YOUR OBJECTIVE ▸
Repeat every entry word for word, skipping the pictures.

---------- PROVIDED DATA ----------

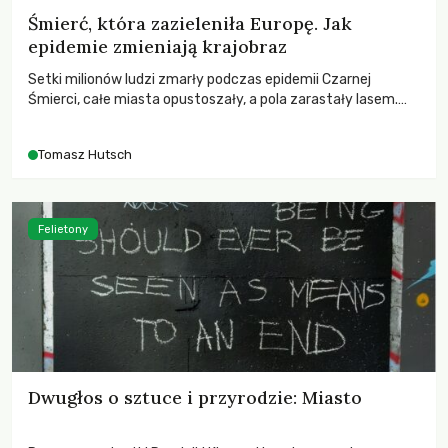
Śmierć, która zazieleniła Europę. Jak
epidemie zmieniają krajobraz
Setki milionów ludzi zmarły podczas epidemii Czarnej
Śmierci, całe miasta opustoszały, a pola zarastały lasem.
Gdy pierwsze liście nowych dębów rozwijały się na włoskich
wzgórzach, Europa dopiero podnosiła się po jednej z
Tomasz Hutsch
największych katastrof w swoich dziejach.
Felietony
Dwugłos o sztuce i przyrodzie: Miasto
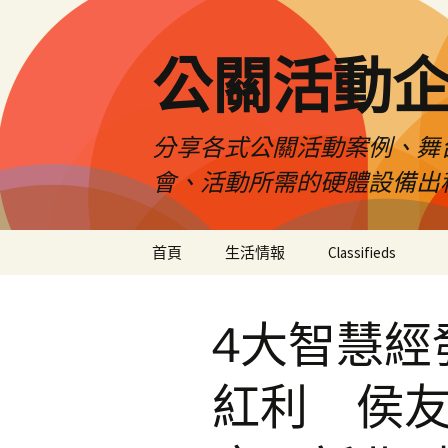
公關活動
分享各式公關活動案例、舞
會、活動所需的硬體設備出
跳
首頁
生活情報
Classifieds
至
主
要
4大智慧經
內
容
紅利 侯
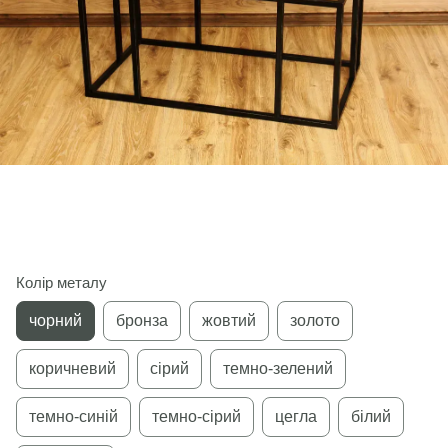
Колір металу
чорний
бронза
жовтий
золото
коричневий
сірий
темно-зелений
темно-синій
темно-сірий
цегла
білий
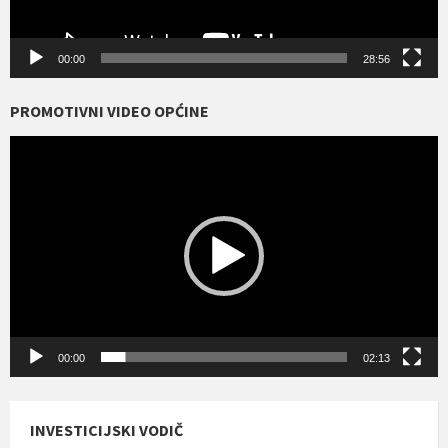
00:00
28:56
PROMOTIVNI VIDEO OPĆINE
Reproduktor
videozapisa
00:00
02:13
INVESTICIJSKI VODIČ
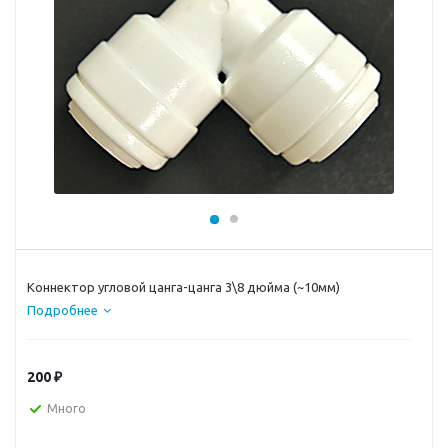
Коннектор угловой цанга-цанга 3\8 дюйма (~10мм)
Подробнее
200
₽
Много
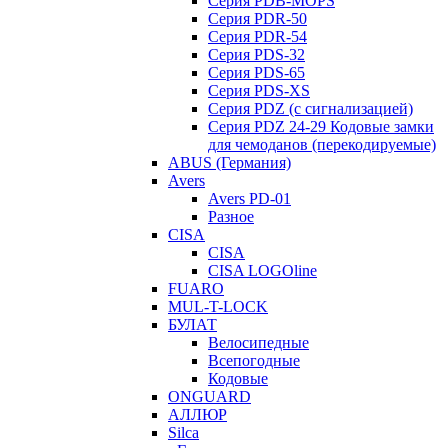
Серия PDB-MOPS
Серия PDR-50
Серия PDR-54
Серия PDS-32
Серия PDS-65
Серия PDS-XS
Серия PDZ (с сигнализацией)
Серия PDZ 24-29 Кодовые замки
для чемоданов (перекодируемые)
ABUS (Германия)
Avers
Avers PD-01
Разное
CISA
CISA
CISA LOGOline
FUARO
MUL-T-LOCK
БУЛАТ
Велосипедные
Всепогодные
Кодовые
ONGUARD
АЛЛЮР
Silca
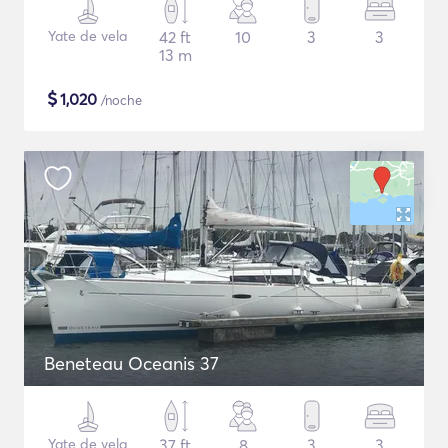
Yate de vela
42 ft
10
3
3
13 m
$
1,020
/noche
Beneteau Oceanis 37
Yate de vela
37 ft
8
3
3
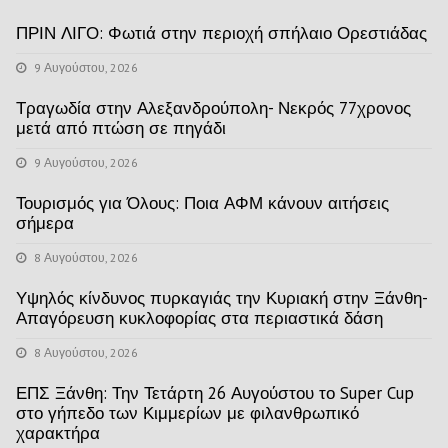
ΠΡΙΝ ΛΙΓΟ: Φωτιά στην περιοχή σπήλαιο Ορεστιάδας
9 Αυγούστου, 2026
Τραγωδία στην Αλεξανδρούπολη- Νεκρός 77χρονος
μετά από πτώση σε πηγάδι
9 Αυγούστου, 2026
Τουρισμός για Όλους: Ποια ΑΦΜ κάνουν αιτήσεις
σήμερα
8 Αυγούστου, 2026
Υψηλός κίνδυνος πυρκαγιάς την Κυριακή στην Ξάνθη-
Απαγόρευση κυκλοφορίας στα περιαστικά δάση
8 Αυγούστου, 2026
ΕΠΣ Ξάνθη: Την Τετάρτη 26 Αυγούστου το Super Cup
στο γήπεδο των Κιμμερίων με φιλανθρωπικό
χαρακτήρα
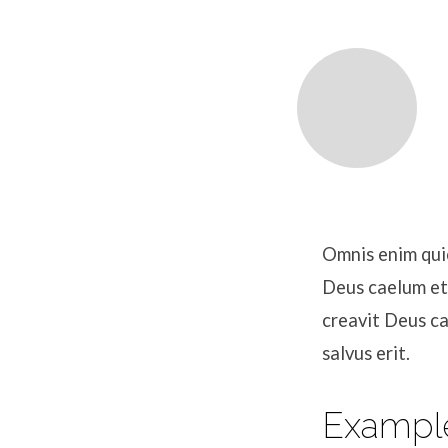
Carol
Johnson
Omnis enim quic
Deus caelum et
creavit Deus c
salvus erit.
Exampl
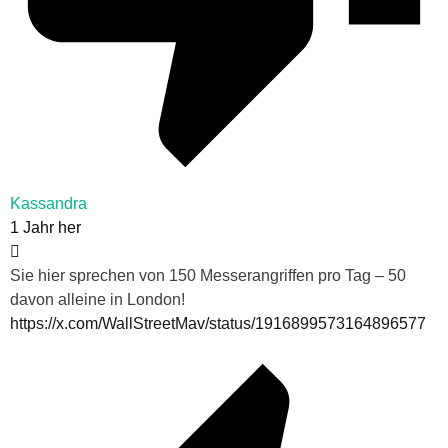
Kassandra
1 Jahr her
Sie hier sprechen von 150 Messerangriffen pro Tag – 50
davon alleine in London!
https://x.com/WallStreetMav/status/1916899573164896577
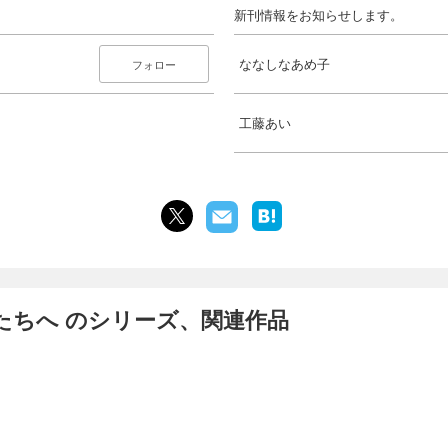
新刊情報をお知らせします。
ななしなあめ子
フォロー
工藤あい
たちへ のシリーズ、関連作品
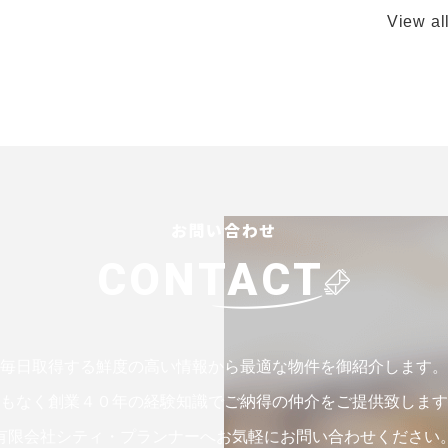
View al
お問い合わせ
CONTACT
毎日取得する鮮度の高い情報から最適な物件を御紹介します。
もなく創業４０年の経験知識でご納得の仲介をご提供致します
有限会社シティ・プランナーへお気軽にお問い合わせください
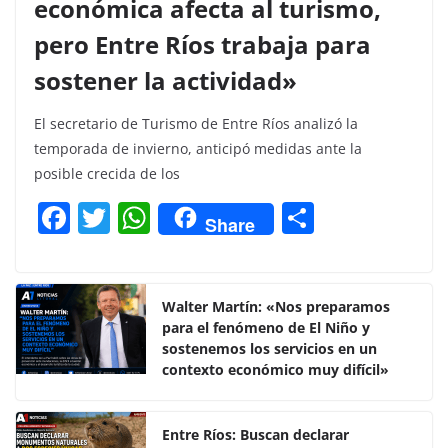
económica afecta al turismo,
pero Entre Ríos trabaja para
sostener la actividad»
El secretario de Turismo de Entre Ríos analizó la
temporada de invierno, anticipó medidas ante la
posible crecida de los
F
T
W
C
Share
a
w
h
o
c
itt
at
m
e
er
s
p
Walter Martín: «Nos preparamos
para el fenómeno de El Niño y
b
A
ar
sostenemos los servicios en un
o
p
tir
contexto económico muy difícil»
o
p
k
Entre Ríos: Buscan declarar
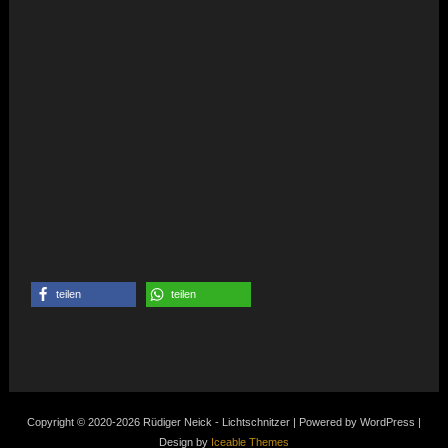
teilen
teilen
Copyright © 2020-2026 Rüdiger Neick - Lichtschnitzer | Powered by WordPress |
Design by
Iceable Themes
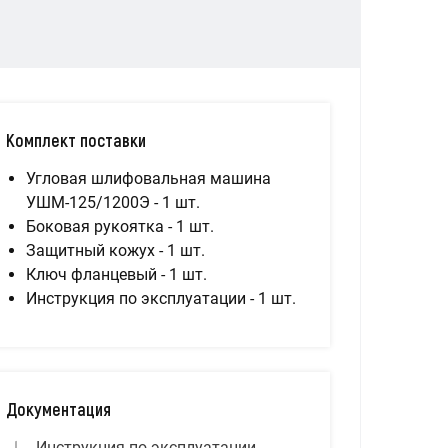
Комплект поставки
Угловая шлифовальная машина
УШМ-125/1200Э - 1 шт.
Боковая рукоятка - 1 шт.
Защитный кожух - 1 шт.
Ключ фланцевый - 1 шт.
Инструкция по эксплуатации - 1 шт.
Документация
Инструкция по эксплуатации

----------

ANSWER BOX ▸
Śmierć, która zazieleniła Europę. Jak
epidemie zmieniają krajobraz
Setki milionów ludzi zmarły podczas epidemii Czarnej
Śmierci, całe miasta opustoszały, a pola zarastały lasem.
Gdy pierwsze liście nowych dębów rozwijały się na włoskich
wzgórzach, Europa dopiero podnosiła się po jednej z
Tomasz Hutsch
największych katastrof w swoich dziejach.
Felietony
Dwugłos o sztuce i przyrodzie: Miasto
公關活動
分享各式公關活動案例、舞
會、活動所需的硬體設備出
跳
首頁
生活情報
Classifieds
至
主
要
4大智慧經
內
容
紅利 侯
Колір металу
чорний
бронза
жовтий
золото
коричневий
сірий
темно-зелений
темно-синій
темно-сірий
цегла
білий
00:00
28:56
PROMOTIVNI VIDEO OPĆINE
Reproduktor
videozapisa
00:00
02:13
INVESTICIJSKI VODIČ
Коннектор угловой цанга-цанга 3\8 дюйма (~10мм)
Подробнее
200
₽
Много
Серия PDB-MOPS
Серия PDR-50
Серия PDR-54
Серия PDS-32
Серия PDS-65
Серия PDS-XS
Серия PDZ (с сигнализацией)
Серия PDZ 24-29 Кодовые замки
для чемоданов (перекодируемые)
ABUS (Германия)
Avers
Avers PD-01
Разное
CISA
CISA
CISA LOGOline
FUARO
MUL-T-LOCK
БУЛАТ
Велосипедные
Всепогодные
Кодовые
ONGUARD
АЛЛЮР
Silca
Yate de vela
42 ft
10
3
3
13 m
$
1,020
/noche
Beneteau Oceanis 37
Yate de vela
37 ft
8
3
3
ΠΡΙΝ ΛΙΓΟ: Φωτιά στην περιοχή σπήλαιο Ορεστιάδας
9 Αυγούστου, 2026
Τραγωδία στην Αλεξανδρούπολη- Νεκρός 77χρονος
μετά από πτώση σε πηγάδι
9 Αυγούστου, 2026
Τουρισμός για Όλους: Ποια ΑΦΜ κάνουν αιτήσεις
σήμερα
8 Αυγούστου, 2026
Υψηλός κίνδυνος πυρκαγιάς την Κυριακή στην Ξάνθη-
Απαγόρευση κυκλοφορίας στα περιαστικά δάση
8 Αυγούστου, 2026
ΕΠΣ Ξάνθη: Την Τετάρτη 26 Αυγούστου το Super Cup
στο γήπεδο των Κιμμερίων με φιλανθρωπικό
χαρακτήρα
Carol
Johnson
Omnis enim quic
Deus caelum et
creavit Deus c
salvus erit.
Exampl
Kassandra
1 Jahr her
Sie hier sprechen von 150 Messerangriffen pro Tag – 50
davon alleine in London!
https://x.com/WallStreetMav/status/1916899573164896577
新刊情報をお知らせします。
ななしなあめ子
フォロー
工藤あい
たちへ のシリーズ、関連作品
View al
お問い合わせ
CONTACT
毎日取得する鮮度の高い情報から最適な物件を御紹介します。
もなく創業４０年の経験知識でご納得の仲介をご提供致します
有限会社シティ・プランナーへお気軽にお問い合わせください
económica afecta al turismo,
pero Entre Ríos trabaja para
sostener la actividad»
El secretario de Turismo de Entre Ríos analizó la
temporada de invierno, anticipó medidas ante la
posible crecida de los
F
T
W
C
Share
a
w
h
o
c
itt
at
m
e
er
s
p
Walter Martín: «Nos preparamos
para el fenómeno de El Niño y
b
A
ar
sostenemos los servicios en un
o
p
tir
contexto económico muy difícil»
o
p
k
Entre Ríos: Buscan declarar
teilen
teilen
Copyright © 2020-2026 Rüdiger Neick - Lichtschnitzer | Powered by WordPress |
Design by
Iceable Themes
Комплект поставки
Угловая шлифовальная машина
УШМ-125/1200Э - 1 шт.
Боковая рукоятка - 1 шт.
Защитный кожух - 1 шт.
Ключ фланцевый - 1 шт.
Инструкция по эксплуатации - 1 шт.
Документация
Инструкция по эксплуатации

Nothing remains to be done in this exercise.